Token (LLM)

From Systems Analysis Wiki
Jump to navigation Jump to search

Token — the smallest unit of text that large language models (LLMs) can work with. Before being processed by an LLM, any text is first converted into a sequence of tokens, which are then translated into numerical representations that are convenient for the model to analyze and process.

Depending on the tokenization strategy used, a token can represent:

  • A whole word (e.g., "house")
  • A part of a word or a root (a subword), such as "run" in "running"
  • A single character or punctuation mark (e.g., ",", "!")

The use of tokens allows language models to effectively learn and reproduce text structures, identify patterns, and understand the semantics and syntax of the text.

Tokenization

Tokenization is the process of breaking down source text into tokens and subsequently converting them into numerical identifiers that the model can understand.

This stage is a mandatory and fundamental step for how large language models function. It enables an LLM to:

  • Analyze syntax — the structure of the text and the arrangement of its elements (words and phrases);
  • Extract semantics — the deeper meaning of the text and the relationships between its elements.

There are several main methods of tokenization, including:

  • Byte Pair Encoding (BPE): An algorithm that iteratively replaces the most frequent pairs of characters with new tokens, allowing for efficient processing of rare words and morphological variations.
  • WordPiece: Used in models like BERT, it breaks words into subword units, which helps in processing unknown words.
  • SentencePiece: A method that treats text as a sequence of raw characters and applies models based on BPE or Unigram for tokenization.

The choice of tokenization method affects the model's performance, its ability to process different languages, and the efficiency of its training.

Special Tokens

In addition to regular tokens, models also use special tokens to denote functional elements of the text, such as:

  • [CLS] (class) — a token indicating the start of a sequence, often used for text classification tasks;
  • [SEP] (separator) — separates different parts of the text (e.g., a question and an answer, sentences, or paragraphs);
  • [MASK] — a special token used to denote a word that the model must predict (used in BERT and other masked-language models);
  • [PAD] (padding) — used to align sequences to a uniform length.

These special tokens help models more accurately perceive the structure and context of the text being processed.

Tokens and the Context Window

The context window is the maximum number of tokens that a model can simultaneously consider and process when generating text.
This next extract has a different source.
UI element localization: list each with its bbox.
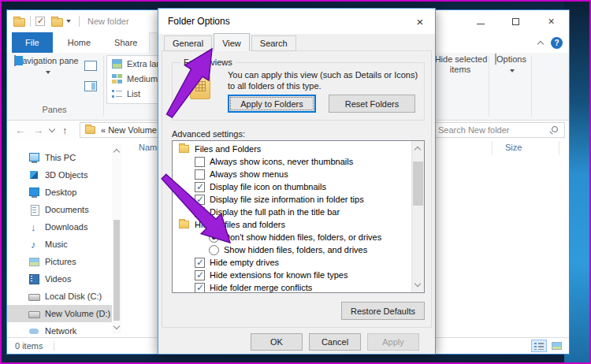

For example, the GPT-3 model has a context window of 2048 tokens. This means that when generating text, the model can simultaneously consider information contained within a maximum of 2048 tokens of the source text. The size of the context window affects:

  • The maximum amount of information available to the model;
  • The quality and coherence of the generated responses;
  • The model's ability to comprehend long texts and maintain context over long distances between tokens.

References

  • Sennrich, R.; Haddow, B.; Birch, A. (2016). Neural Machine Translation of Rare Words with Subword Units. arXiv:1508.07909.
  • Kudo, T.; Richardson, J. (2018). SentencePiece: A Simple and Language-Independent Subword Tokenizer and Detokenizer for Neural Text Processing. arXiv:1808.06226.
  • Kudo, T. (2018). Subword Regularization: Improving Neural Network Translation Models with Multiple Subword Candidates. arXiv:1804.10959.
  • Devlin, J. et al. (2019). BERT: Pre-training of Deep Bidirectional Transformers for Language Understanding. arXiv:1810.04805.
  • Song, X. et al. (2021). Fast WordPiece Tokenization. *EMNLP 2021*. ACL Anthology.
  • Mielke, S. J.; Dalmia, S.; Cotterell, R. (2021). A Brief History of Open-Vocabulary Modeling and Tokenization in NLP. arXiv:2112.10508.
  • Xue, J. et al. (2022). ByT5: Towards a Token-Free Future with Pre-trained Byte-to-Byte Models. arXiv:2105.13626.
  • Limisiewicz, T.; Balhar, J.; Mareček, D. (2023). Tokenization Impacts Multilingual Language Modeling: Assessing Vocabulary Allocation and Overlap Across Languages. arXiv:2305.17179.
  • Pourmostafa Roshan Sharami, J.; Shterionov, D.; Spronck, P. (2023). A Systematic Analysis of Vocabulary and BPE Settings for Optimal Fine-tuning of NMT. arXiv:2303.00722.
  • Batsuren, K. et al. (2024). Evaluating Subword Tokenization: Alien Subword Composition and OOV Generalization Challenge. arXiv:2404.13292.
  • Chai, Y. et al. (2024). Tokenization Falling Short: On Subword Robustness in Large Language Models. arXiv:2406.11687.